Un fantastique sourire aux lèvres, la jeune sorcière ne se lassait pas de contempler son reflet. Cependant, son air rayonnant se flétrit bien vite.

- Mademoiselle, lança une voix trainante d'une des cabines avoisinantes, il me semble vous avoir demandé une couleur anthracite pour ce pull et non ce détestable taupe. Pourriez-vous donc m'apporter ce que je désire, continua la voix aigre-douce, si toutefois cela ne dépasse pas l'ensemble de vos facultés ?

- Tout… Tout de suite Mr Malefoy…

Le sourire d'Hermione se figea. Pourquoi n'avait-elle pas reconnu cette voix plus tôt ? Cela faisait combien de temps qu'elle ne l'avait pas entendu ? Visiblement assez longtemps pour avoir eu le bonheur de l'oublier…

- Mademoiselle ? Tout se passe bien ? Pourriez-vous ouvrir le rideau pour que nous puissions voir ce que cela donne avant que je ne reparte en rayons pour l'un de nos clients ?

A ce moment-ci, Hermione aurait tout donné pour n'être plus qu'une minuscule souris. Pourquoi fallait-il que cet idiot soit ici à ce moment-ci ? La jeune femme tira donc progressivement le rideau, une boule douloureuse nichée quelque part entre les côtes, en priant Merlin pour que son charmant ancien camarade de classe soit bien sagement à l'intérieur de sa cabine. Non pas qu'elle eu peur de lui. Elle savait se battre de façon remarquable et il ne faisait aucun doute qu'elle le surpassait largement dans ce domaine-là. Mais de tous les livres que les yeux de la jeune femme avaient pu dévorer depuis son enfance, aucun ne lui avait appris comment faire face à ses piques acérées.

Le nez prudemment sorti dans le maigre espace qu'offrait le rideau, la jeune sorcière jeta un coup d'œil à l'extérieur. Personne… Si ce n'est le visage de la commerçante à quelques centimètres seulement du sien dont les yeux, cerclés de leurs si élégants binocles, lançaient un regard suspicieux.

- Venez donc ici, invita-elle en désignant de la main le centre de la pièce .

A contre cœur, Hermione repoussa le rideau et marcha jusqu'à l'endroit demandé. Le regard acéré, la vendeuse tourna plusieurs fois autour d'elle sans prononcer un mot.

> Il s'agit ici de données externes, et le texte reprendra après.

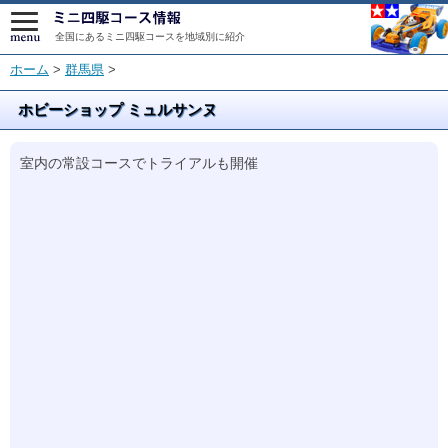
全国にあるミニ四駆コースを地域別に紹介
ホーム
>
群馬県
>
ホビーショップ ミュルサンヌ
室内の常設コースでトライアルも開催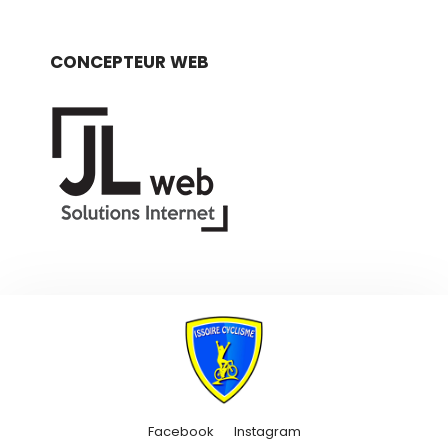
CONCEPTEUR WEB
Facebook
Instagram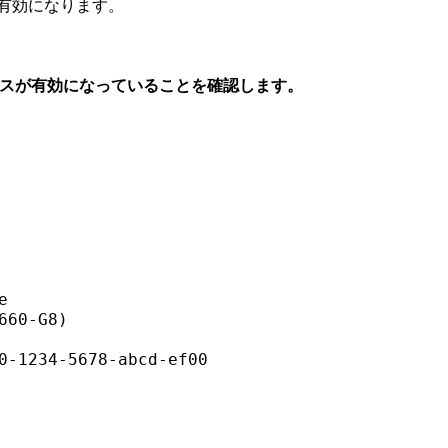
有効になります。
イセンスが有効になっていることを確認します。


60-G8)

0-1234-5678-abcd-ef00
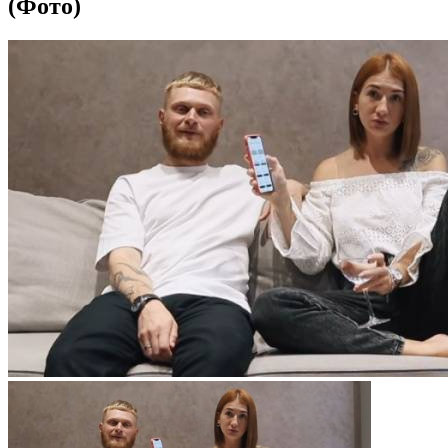
(Фото)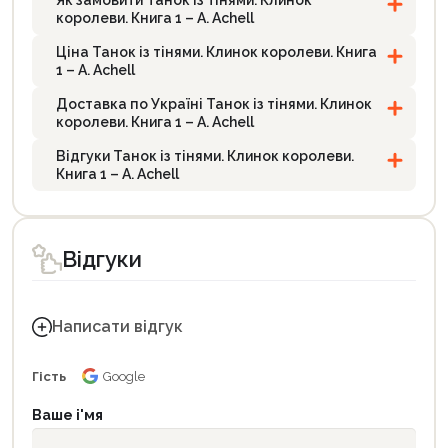
Як замовити Танок із тінями. Клинок
королеви. Книга 1 – А. Achell
Ціна Танок із тінями. Клинок королеви. Книга
1 – А. Achell
Доставка по Україні Танок із тінями. Клинок
королеви. Книга 1 – А. Achell
Відгуки Танок із тінями. Клинок королеви.
Книга 1 – А. Achell
Відгуки
Написати відгук
Гість
Google
Ваше і'мя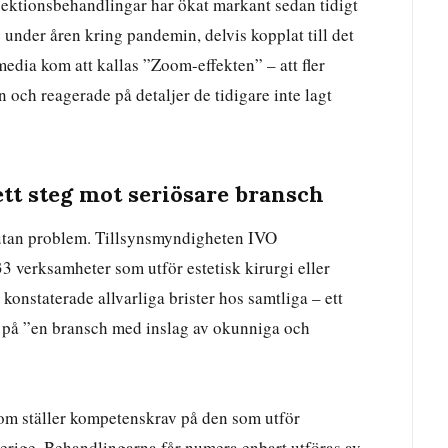
njektionsbehandlingar har ökat markant sedan tidigt
 under åren kring pandemin, delvis kopplat till det
dia kom att kallas ”Zoom-effekten” – att fler
en och reagerade på detaljer de tidigare inte lagt
ett steg mot seriösare bransch
t utan problem. Tillsynsmyndigheten IVO
 verksamheter som utför estetisk kirurgi eller
konstaterade allvarliga brister hos samtliga – ett
n på ”en bransch med inslag av okunniga och
som ställer kompetenskrav på den som utför
verige. Behandlingarna får numera enbart utföras av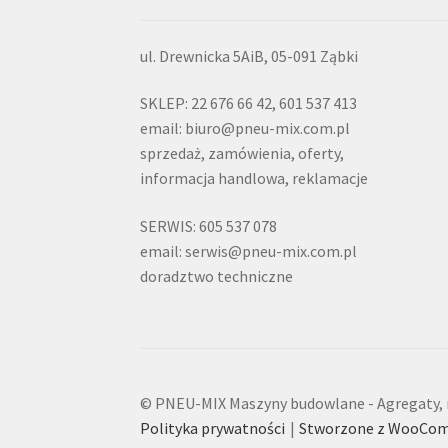
ul. Drewnicka 5AiB, 05-091 Ząbki
SKLEP: 22 676 66 42, 601 537 413
email: biuro@pneu-mix.com.pl
sprzedaż, zamówienia, oferty,
informacja handlowa, reklamacje
SERWIS: 605 537 078
email: serwis@pneu-mix.com.pl
doradztwo techniczne
© PNEU-MIX Maszyny budowlane - Agregaty, m
Polityka prywatności
Stworzone z WooCo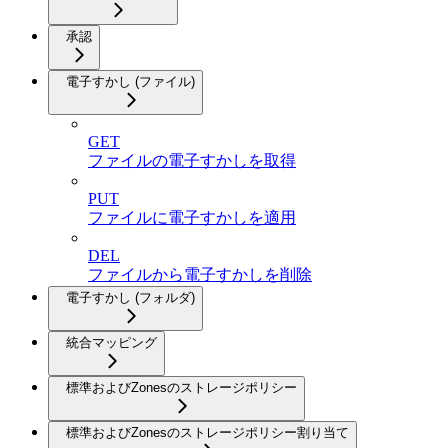
承認
電子すかし (ファイル)
GET
ファイルの電子すかしを取得
PUT
ファイルに電子すかしを適用
DEL
ファイルから電子すかしを削除
電子すかし (フォルダ)
統合マッピング
標準およびZonesのストレージポリシー
標準およびZonesのストレージポリシー割り当て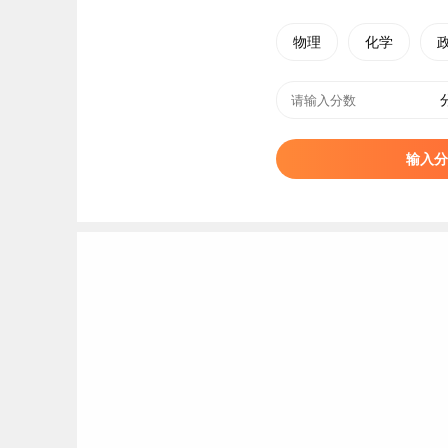
33
武汉铁路职业技术学院
物理
化学
34
武汉软件工程职业学院
35
武汉电力职业技术学院
36
湖北水利水电职业技术学院
输入分
37
湖北城市建设职业技术学院
38
武汉警官职业学院
39
湖北生物科技职业学院
40
湖北
艺术
职业学院
41
武汉交通职业学院
42
长江工程职业技术学院
43
武汉民政职业学院
44
湖北财税职业学院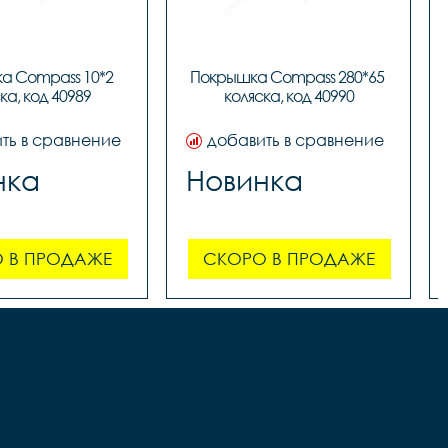
 Compass 10*2 
Покрышка Compass 280*65 
ка, код 40989
коляска, код 40990
ть в сравнение
добавить в сравнение
нка
Новинка
 В ПРОДАЖЕ
СКОРО В ПРОДАЖЕ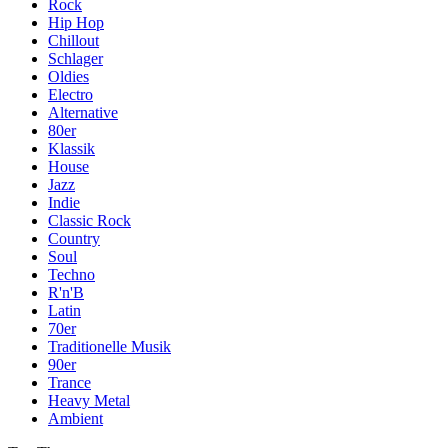
Rock
Hip Hop
Chillout
Schlager
Oldies
Electro
Alternative
80er
Klassik
House
Jazz
Indie
Classic Rock
Country
Soul
Techno
R'n'B
Latin
70er
Traditionelle Musik
90er
Trance
Heavy Metal
Ambient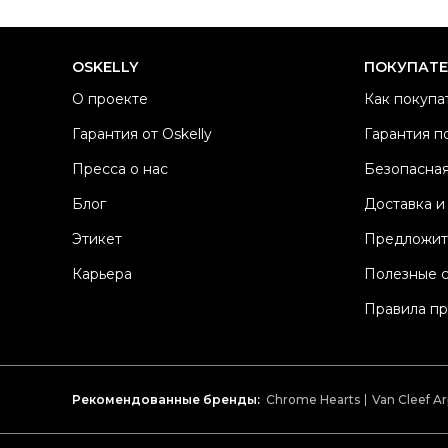
OSKELLY
ПОКУПАТ
О проекте
Как покупа
Гарантия от Oskelly
Гарантия п
Пресса о нас
Безопасная
Блог
Доставка и
Этикет
Предложит
Карьера
Полезные 
Правила п
Рекомендованные бренды:
Chrome Hearts
Van Cleef Ar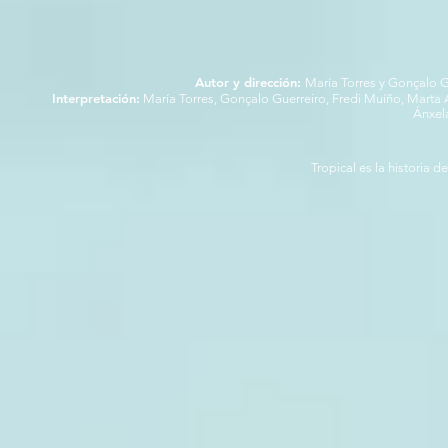
Autor y dirección:
María Torres y Gonçalo G
Interpretación:
María Torres, Gonçalo Guerreiro, Fredi Muíño, Marta 
Ánxel
Tropical es la historia 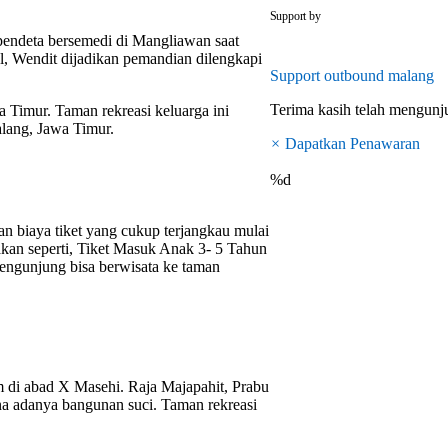
outbounddi
Support by
 pendeta bersemedi di Mangliawan saat
l, Wendit dijadikan pemandian dilengkapi
Support
outbound malang
Terima kasih telah mengun
Timur. Taman rekreasi keluarga ini
lang, Jawa Timur.
×
Dapatkan Penawaran
%d
n biaya tiket yang cukup terjangkau mulai
akan seperti, Tiket Masuk Anak 3- 5 Tahun
ngunjung bisa berwisata ke taman
 di abad X Masehi. Raja Majapahit, Prabu
na adanya bangunan suci. Taman rekreasi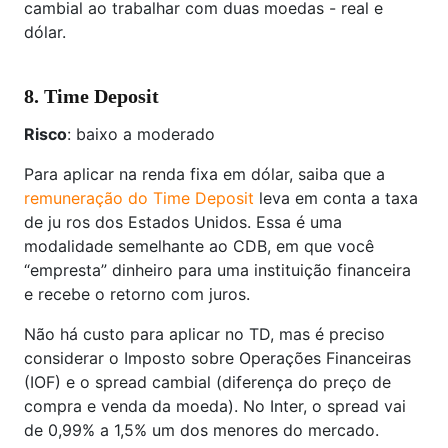
cambial ao trabalhar com duas moedas - real e
dólar.
8. Time Deposit
Risco
: baixo a moderado
Para aplicar na renda fixa em dólar, saiba que a
remuneração do Time Deposit
leva em conta a taxa
de ju ros dos Estados Unidos. Essa é uma
modalidade semelhante ao CDB, em que você
“empresta” dinheiro para uma instituição financeira
e recebe o retorno com juros.
Não há custo para aplicar no TD, mas é preciso
considerar o Imposto sobre Operações Financeiras
(IOF) e o spread cambial (diferença do preço de
compra e venda da moeda). No Inter, o spread vai
de 0,99% a 1,5% um dos menores do mercado.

- Elle vous va comme un gant, finit-elle par dire. Je me doutais que celle-ci vous irez le mieux mais de là à ce qu'elle vous aille aussi bien, poursuivit-elle sans pouvoir détacher son regard de la robe.

Ravie, Hermione s'apprêta à rejoindre sa cabine lorsque le rideau d'une des cabines voisines s'ouvrit avec brusquerie.

- Faut-il donc que j'attende ici une éternité entière pour avoir ce que je vous ai demandé ? Ce n'est pourtant pas tr…

Le reste de la phrase resta suspendue à ses lèvres, qui, à ce moment-ci, formaient un « O » parfait. Mais celui-ci ne fut que de courte durée. Un instant plus tard, le coin droit de ses lèvres se retroussa en un léger rictus.

- Magnifique meringue, Granger… lança-t-il sarcastique avant de reporter son attention sur l'employée. Anthracite, la couleur, ajouta-t-il durement à son égard avant refermer le rideau sur lui dans un mouvement sec.

Le visage déterminé, Hermione se retourna alors vers la vendeuse, qui encore interloquée, restait fixée sans bouger, et lança sur un ton résolu : « Je la prends ».